Advice Please

I am currently attending a First Aid at Work Course. If I am called to a patient who is choking then I should do everything in my power to clear the obstruction, even if I injure the patient (EG break a rib). If I have a patient with an asthma attach who does not have their blue inhaler with them and they are getting worse and an ambulance is delayed and another person has a blue inhaler I am not allowed to use that inhaler on my patient. I believe that I would not do my patient any long term damage by giving them this inhaler to use and could save their life. Can anyone confirm that this is the case. I am more than happy, were I ever in this situation, to make the decision to use the inhaler, but some knowledge regarding inhalers would be helpful. Are the doses the same etc. Could I do long term damage by using someone elses inhaler. I would not hesitate to use another person's epi-pen to treat anaphalactic shock as I know that adrenaline would not kill. Your help would be much appreciated.

5 Replies

oldestnewest
  • Hello,

    As you are doing a First Aid at Work course your instructor should have told you than in no uncertain terms that you do not give anyone else another person's medication, even if they say they use the same drug! You must emphasise to the ambulance service when you make that call that you have an asthmatic with no inhaler or a person with anaphylaxis with no epipen.

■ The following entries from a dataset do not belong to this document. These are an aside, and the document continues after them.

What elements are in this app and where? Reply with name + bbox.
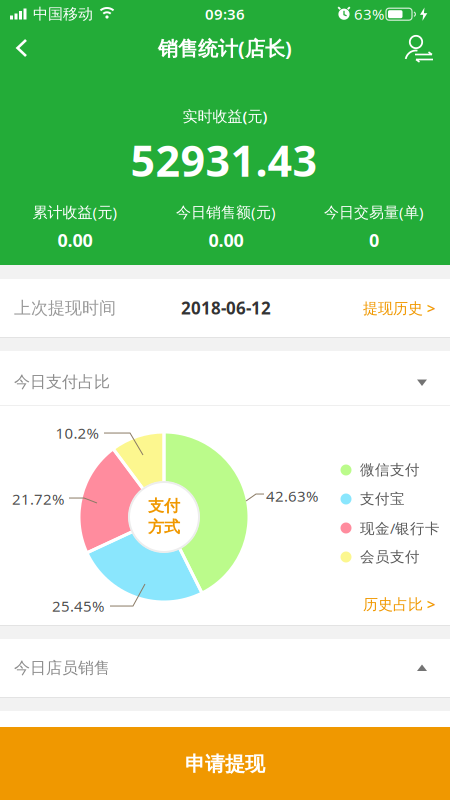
button[interactable]: 历史占比 > — [326, 594, 436, 614]
staticText: 42.63% — [266, 486, 318, 506]
staticText: 今日交易量(单) — [324, 202, 424, 222]
staticText: 今日支付占比 — [14, 372, 110, 392]
button[interactable]: 今日支付占比 — [0, 351, 450, 405]
staticText: 方式 — [148, 517, 180, 537]
staticText: 25.45% — [52, 596, 104, 616]
staticText: 今日销售额(元) — [176, 202, 276, 222]
staticText: 上次提现时间 — [14, 297, 116, 319]
staticText: 0 — [369, 228, 379, 252]
staticText: 21.72% — [12, 489, 64, 509]
staticText: 支付宝 — [360, 490, 405, 508]
staticText: 现金/银行卡 — [360, 518, 440, 538]
staticText: 10.2% — [56, 423, 98, 443]
staticText: 63% — [354, 4, 384, 24]
button[interactable]: 提现历史 > — [326, 298, 436, 318]
staticText: 支付 — [148, 496, 180, 516]
staticText: 0.00 — [208, 228, 244, 252]
staticText: 提现历史 > — [363, 298, 436, 318]
button[interactable]: Back — [0, 28, 44, 68]
staticText: 今日店员销售 — [14, 658, 110, 678]
staticText: 中国移动 — [33, 5, 93, 24]
button[interactable]: 今日店员销售 — [0, 639, 450, 697]
staticText: 会员支付 — [360, 548, 420, 566]
button[interactable]: 申请提现 — [0, 727, 450, 800]
staticText: 0.00 — [58, 228, 92, 252]
staticText: 累计收益(元) — [32, 202, 118, 222]
staticText: 历史占比 > — [363, 594, 436, 614]
staticText: 实时收益(元) — [182, 106, 268, 126]
staticText: 52931.43 — [130, 131, 318, 189]
staticText: 销售统计(店长) — [158, 34, 292, 62]
staticText: 微信支付 — [360, 461, 420, 479]
staticText: 申请提现 — [185, 751, 265, 777]
staticText: 2018-06-12 — [181, 296, 271, 320]
staticText: 09:36 — [205, 4, 245, 24]
button[interactable]: Switch account — [398, 30, 442, 70]
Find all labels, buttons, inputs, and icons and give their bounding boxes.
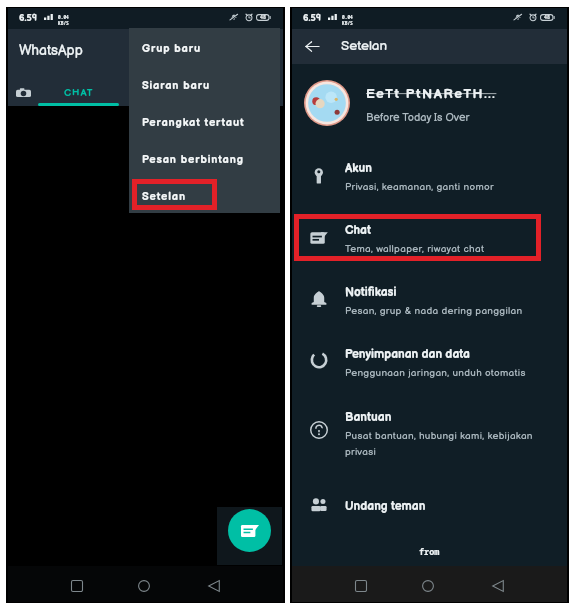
button[interactable]: Back: [478, 568, 518, 604]
staticText: 0.04: [58, 14, 69, 20]
button[interactable]: Perangkat tertaut: [129, 104, 280, 140]
button[interactable]: Grup baru: [129, 30, 280, 66]
staticText: Undang teman: [345, 499, 426, 513]
button[interactable]: Siaran baru: [129, 67, 280, 103]
staticText: Notifikasi: [345, 285, 397, 299]
staticText: 48: [260, 14, 267, 21]
button[interactable]: Back: [194, 568, 234, 604]
button[interactable]: Chat: [292, 222, 567, 264]
staticText: Privasi, keamanan, ganti nomor: [345, 181, 494, 193]
button[interactable]: CHAT: [38, 80, 120, 106]
button[interactable]: EeTt PtNAReTH…: [292, 72, 567, 145]
staticText: 0.04: [342, 14, 353, 20]
staticText: Pesan, grup & nada dering panggilan: [345, 305, 523, 317]
button[interactable]: Undang teman: [292, 498, 567, 528]
button[interactable]: Recents: [57, 568, 97, 604]
staticText: Setelan: [142, 190, 186, 203]
staticText: KB/S: [58, 20, 69, 26]
button[interactable]: Penyimpanan dan data: [292, 346, 567, 388]
staticText: Setelan: [341, 38, 388, 54]
staticText: EeTt PtNAReTH…: [366, 86, 497, 102]
button[interactable]: Bantuan: [292, 409, 567, 463]
button[interactable]: Camera: [8, 80, 38, 106]
staticText: Perangkat tertaut: [142, 116, 245, 129]
staticText: Pesan berbintang: [142, 153, 244, 166]
staticText: CHAT: [64, 87, 94, 99]
button[interactable]: Back: [292, 29, 332, 64]
staticText: Before Today Is Over: [366, 111, 470, 124]
staticText: 48: [544, 14, 551, 21]
button[interactable]: Setelan: [129, 178, 280, 214]
staticText: Siaran baru: [142, 79, 210, 92]
staticText: Grup baru: [142, 42, 201, 55]
staticText: Chat: [345, 223, 371, 237]
staticText: Penyimpanan dan data: [345, 347, 470, 361]
button[interactable]: New chat: [228, 509, 271, 552]
button[interactable]: Akun: [292, 160, 567, 202]
staticText: KB/S: [342, 20, 353, 26]
staticText: 6.59: [303, 13, 321, 24]
staticText: WhatsApp: [19, 42, 83, 59]
staticText: Pusat bantuan, hubungi kami, kebijakan p…: [345, 430, 533, 458]
staticText: from: [419, 546, 440, 558]
button[interactable]: Pesan berbintang: [129, 141, 280, 177]
button[interactable]: Recents: [341, 568, 381, 604]
staticText: Penggunaan jaringan, unduh otomatis: [345, 367, 526, 379]
staticText: Akun: [345, 161, 372, 175]
button[interactable]: Home: [124, 568, 164, 604]
staticText: 6.59: [19, 13, 37, 24]
staticText: Bantuan: [345, 410, 392, 424]
button[interactable]: Notifikasi: [292, 284, 567, 326]
staticText: Tema, wallpaper, riwayat chat: [345, 243, 485, 255]
button[interactable]: Home: [408, 568, 448, 604]
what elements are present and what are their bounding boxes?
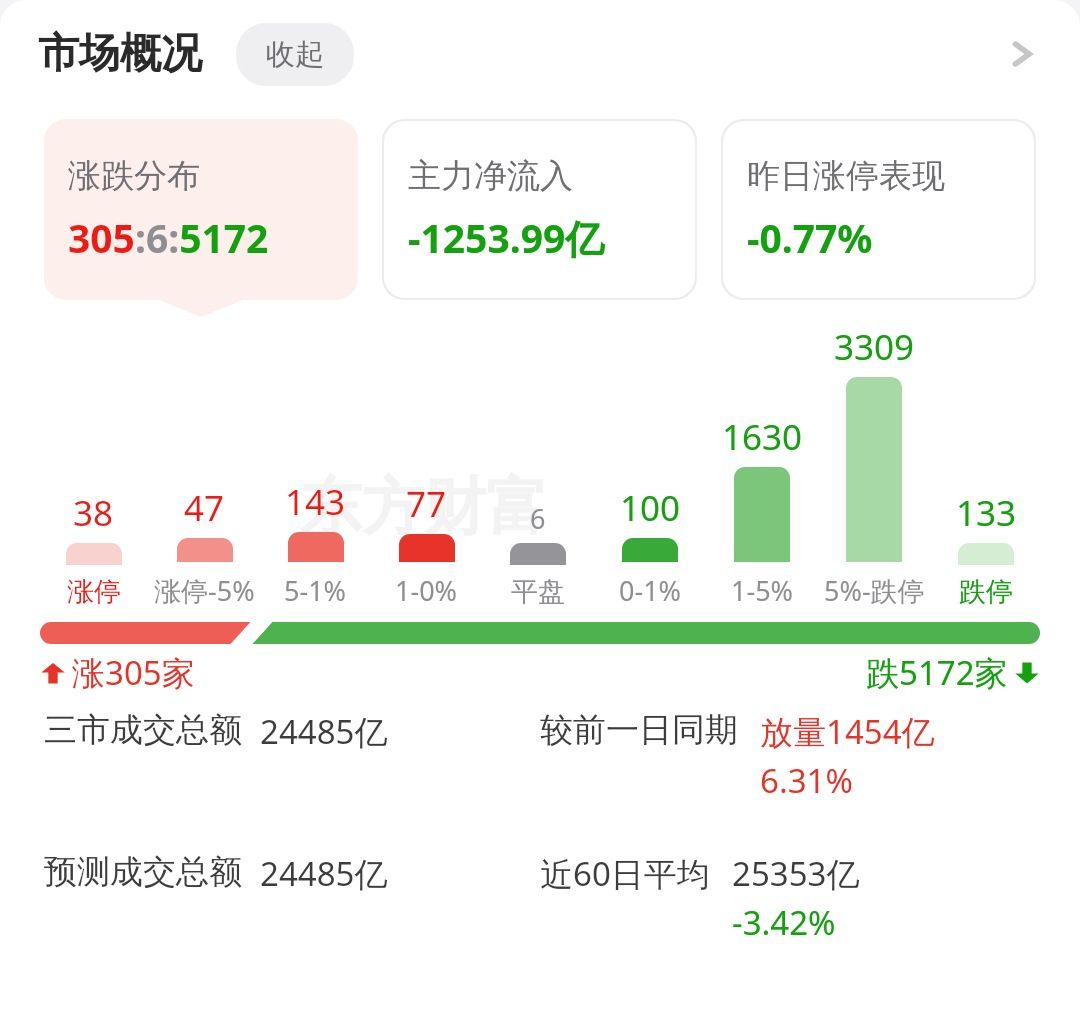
staticText: 主力净流入 <box>408 155 573 197</box>
staticText: 100 <box>620 484 681 532</box>
staticText: 143 <box>285 478 346 526</box>
staticText: -0.77% <box>747 211 873 264</box>
button[interactable]: 涨跌分布 <box>44 119 358 300</box>
staticText: 收起 <box>266 36 324 73</box>
staticText: 涨停-5% <box>154 572 255 609</box>
staticText: 三市成交总额 <box>44 709 242 751</box>
staticText: 平盘 <box>511 575 565 609</box>
staticText: 6.31% <box>760 758 853 803</box>
staticText: 东方财富 <box>300 468 548 546</box>
staticText: 133 <box>956 489 1017 537</box>
staticText: 涨305家 <box>72 650 195 695</box>
staticText: 0-1% <box>619 572 682 609</box>
staticText: 涨停 <box>67 575 121 609</box>
staticText: 305:6:5172 <box>68 211 269 264</box>
staticText: 市场概况 <box>38 28 202 80</box>
staticText: -3.42% <box>732 900 836 945</box>
staticText: 5%-跌停 <box>824 572 925 609</box>
button[interactable]: 昨日涨停表现 <box>723 121 1034 298</box>
staticText: 1-5% <box>731 572 794 609</box>
staticText: 24485亿 <box>260 709 388 754</box>
button[interactable]: 主力净流入 <box>384 121 695 298</box>
staticText: 预测成交总额 <box>44 851 242 893</box>
staticText: 38 <box>73 489 114 537</box>
staticText: 跌5172家 <box>866 650 1008 695</box>
staticText: 近60日平均 <box>540 851 710 896</box>
staticText: 24485亿 <box>260 851 388 896</box>
staticText: 5-1% <box>284 572 347 609</box>
staticText: 47 <box>184 484 225 532</box>
staticText: 1-0% <box>395 572 458 609</box>
staticText: 6 <box>530 500 546 537</box>
staticText: 跌停 <box>959 575 1013 609</box>
staticText: 1630 <box>722 413 803 461</box>
staticText: 涨跌分布 <box>68 155 200 197</box>
button[interactable]: More <box>990 22 1054 86</box>
staticText: -1253.99亿 <box>408 211 605 264</box>
staticText: 放量1454亿 <box>760 709 935 754</box>
staticText: 3309 <box>834 323 915 371</box>
staticText: 25353亿 <box>732 851 860 896</box>
staticText: 较前一日同期 <box>540 709 738 751</box>
button[interactable]: 收起 <box>236 23 354 86</box>
staticText: 昨日涨停表现 <box>747 155 945 197</box>
staticText: 77 <box>406 480 447 528</box>
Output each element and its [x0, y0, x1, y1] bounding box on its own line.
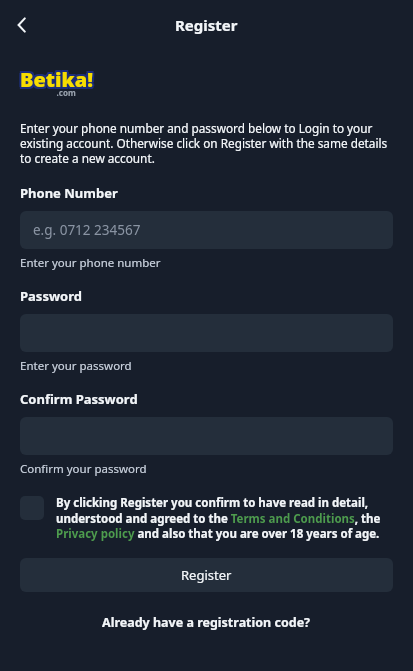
button[interactable]	[20, 558, 393, 592]
button[interactable]	[20, 614, 393, 631]
button[interactable]	[56, 495, 393, 542]
button[interactable]: Back	[3, 6, 41, 44]
button[interactable]	[20, 211, 393, 249]
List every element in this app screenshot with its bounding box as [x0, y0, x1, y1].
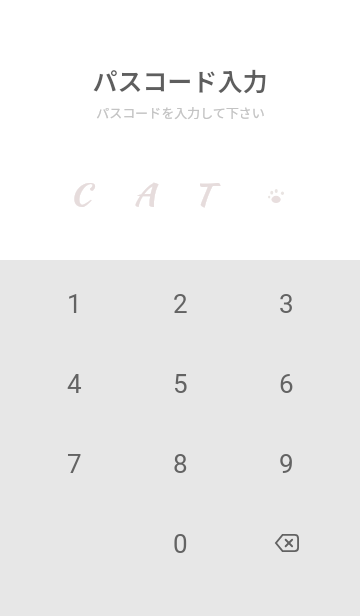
staticText: 8: [173, 449, 188, 479]
staticText: パスコード入力: [92, 62, 268, 98]
staticText: 3: [279, 289, 294, 319]
staticText: 2: [173, 289, 188, 319]
button[interactable]: 7: [21, 424, 127, 504]
staticText: 7: [67, 449, 82, 479]
staticText: T: [193, 173, 214, 215]
button[interactable]: 0: [127, 504, 233, 584]
button[interactable]: Backspace: [233, 504, 339, 584]
button[interactable]: 5: [127, 344, 233, 424]
button[interactable]: 2: [127, 264, 233, 344]
button[interactable]: 8: [127, 424, 233, 504]
staticText: A: [133, 173, 157, 215]
button[interactable]: 6: [233, 344, 339, 424]
button[interactable]: 3: [233, 264, 339, 344]
staticText: 4: [67, 369, 82, 399]
button[interactable]: 9: [233, 424, 339, 504]
staticText: 0: [173, 529, 188, 559]
button[interactable]: 1: [21, 264, 127, 344]
staticText: 9: [279, 449, 294, 479]
staticText: C: [70, 173, 92, 215]
staticText: パスコードを入力して下さい: [96, 103, 265, 122]
staticText: 5: [173, 369, 188, 399]
staticText: 6: [279, 369, 294, 399]
staticText: 1: [67, 289, 82, 319]
button[interactable]: 4: [21, 344, 127, 424]
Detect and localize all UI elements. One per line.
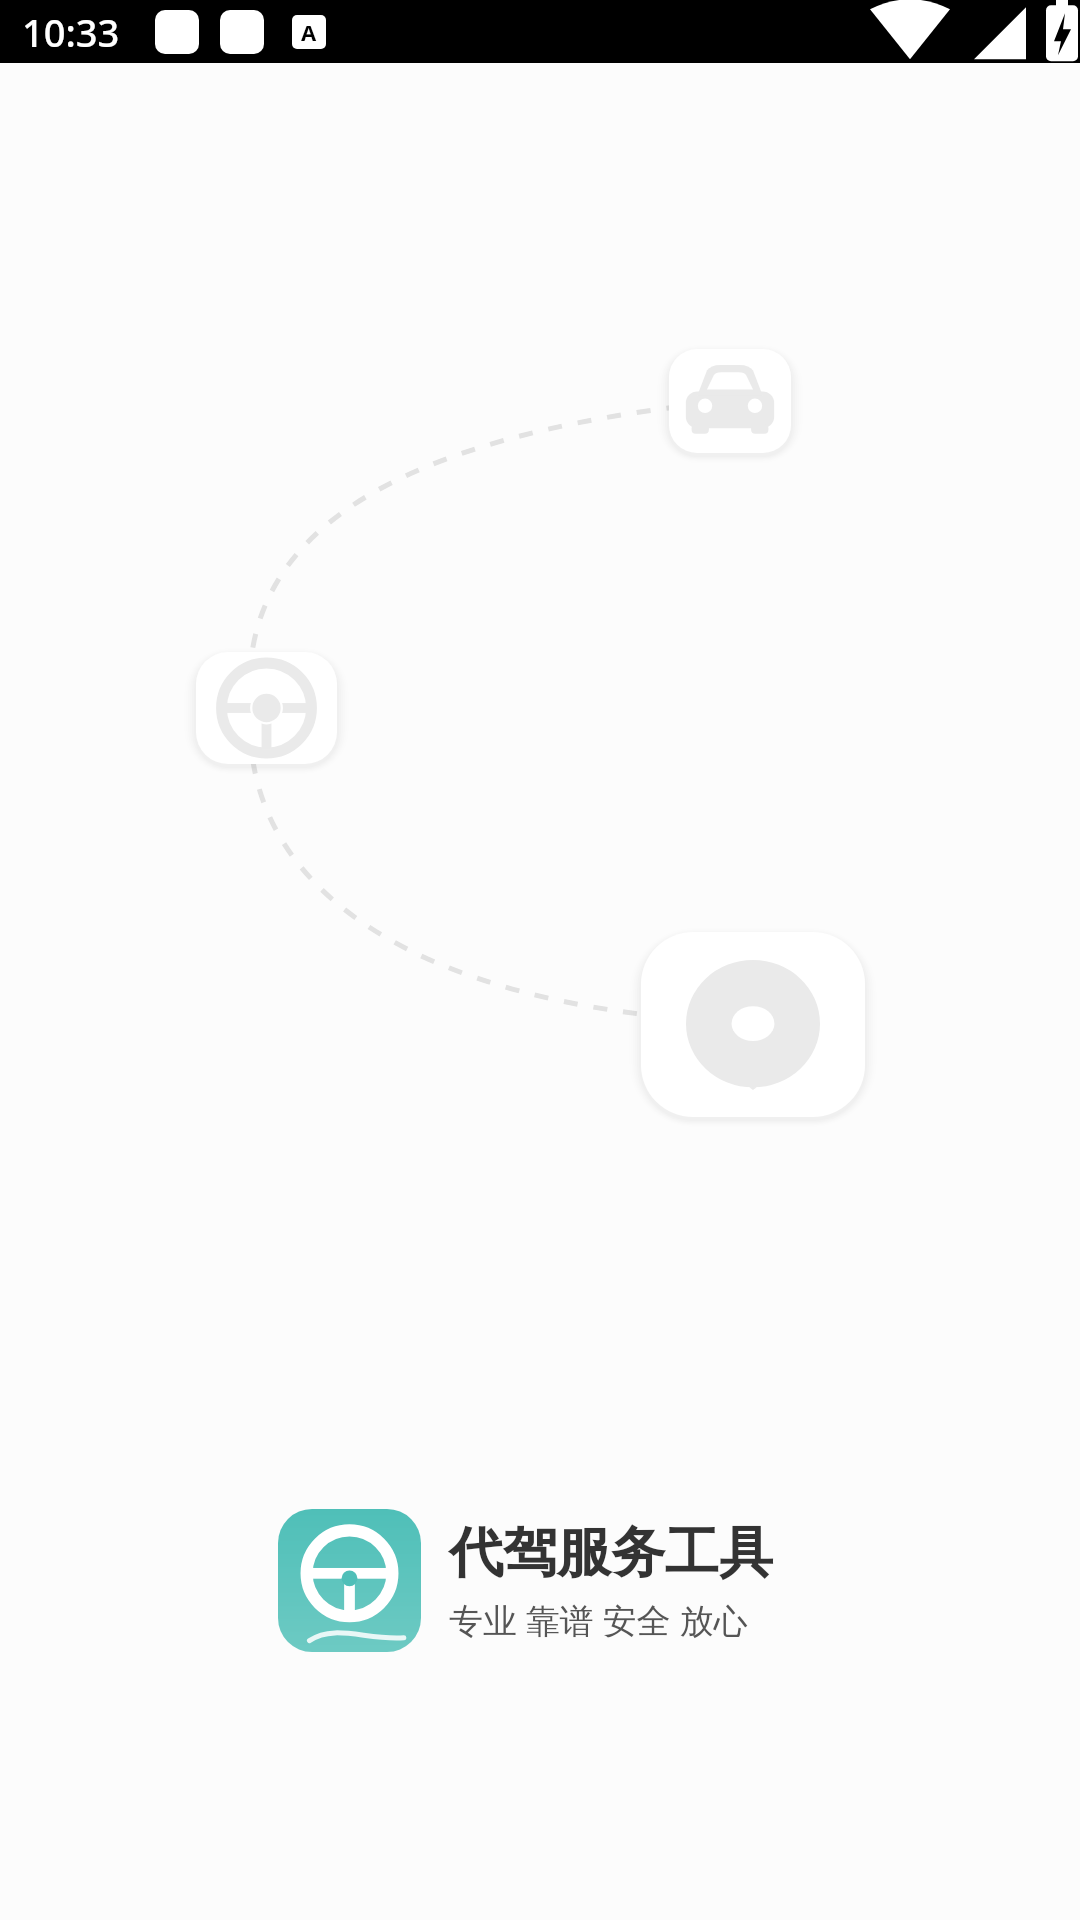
staticText: 代驾服务工具	[449, 1519, 773, 1587]
staticText: 专业 靠谱 安全 放心	[449, 1597, 748, 1643]
staticText: 10:33	[22, 6, 120, 58]
staticText: A	[301, 17, 317, 47]
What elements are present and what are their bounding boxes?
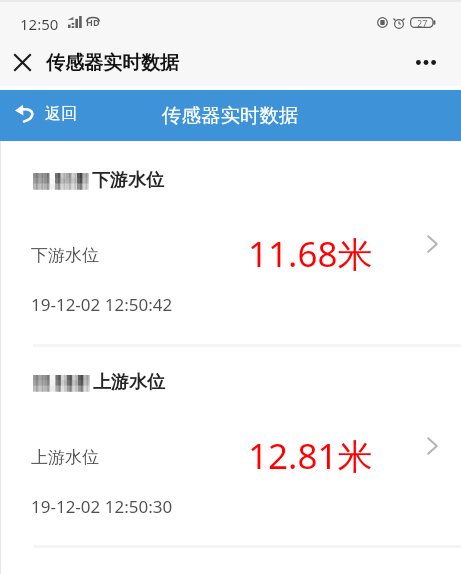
staticText: 传感器实时数据 xyxy=(162,103,299,128)
staticText: 12:50 xyxy=(20,14,59,34)
staticText: 19-12-02 12:50:30 xyxy=(31,495,173,518)
staticText: 返回 xyxy=(45,104,77,124)
staticText: 上游水位 xyxy=(31,447,99,468)
staticText: 27 xyxy=(417,17,428,28)
staticText: HD xyxy=(86,16,100,28)
staticText: 19-12-02 12:50:42 xyxy=(31,293,173,316)
staticText: 下游水位 xyxy=(92,169,164,192)
staticText: 下游水位 xyxy=(31,245,99,266)
staticText: 11.68米 xyxy=(248,230,373,278)
button[interactable]: More options xyxy=(406,42,446,82)
button[interactable]: 返回 xyxy=(11,92,81,135)
staticText: 传感器实时数据 xyxy=(46,51,179,75)
button[interactable]: Close xyxy=(4,42,41,82)
button[interactable]: 下游水位 xyxy=(0,223,461,271)
button[interactable]: 上游水位 xyxy=(0,425,461,473)
staticText: 12.81米 xyxy=(248,432,373,480)
staticText: 上游水位 xyxy=(93,371,165,394)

    So NO to inhalers, they do have side effects, you wait for the ambulance.

    There are different types of inhalers, with different drugs in, doses, different excipients / additives etc.

    And NO to Epipens, Adrenaline can have side effects too and may even kill someone with an underlying heart condition. Adrenaline is a powerful drug!!! There are different doses, different types of Adrenaline auto injector and you need to know how to use them, when, to protect the patient and your self. People have stuck them in their thumbs by mistake.

    With FAW you cannot physically administer a patients own epipen, you can assist them.

    If you want to be trained to administer an epipen or an anapen, you need to do the 3 hr course. (St John Ambulance training)

    Who are you doing your FAW with? Please clarify this with your trainer.

    Kate

    Experienced Asthmatic and Member of St John Ambulance, FAW trained etc etc .

  • just wondering, im by no means saying your wrong, but at school when i had an asthma thing and someone else who i know did a little while after me and she'd forgotten her inhaler they asked if she could use mine, tbh i was tired and feeling like death and they really just took it out of my hand when i half heartedly agreed, i had thought that sharing meds (even though she said she was sure it was the same drug and dose) was risky but just assumed school staff would know? i thought the latest thing said they could deal with you having taken the wrong meds but not you being completely unable to breathe! is that wrong then?

  • Re: school knowing what to do. I should think if they basically took your inhaler for someone else when you were still poorly, this shows they did not. Have you read the Parents & carers posts recently?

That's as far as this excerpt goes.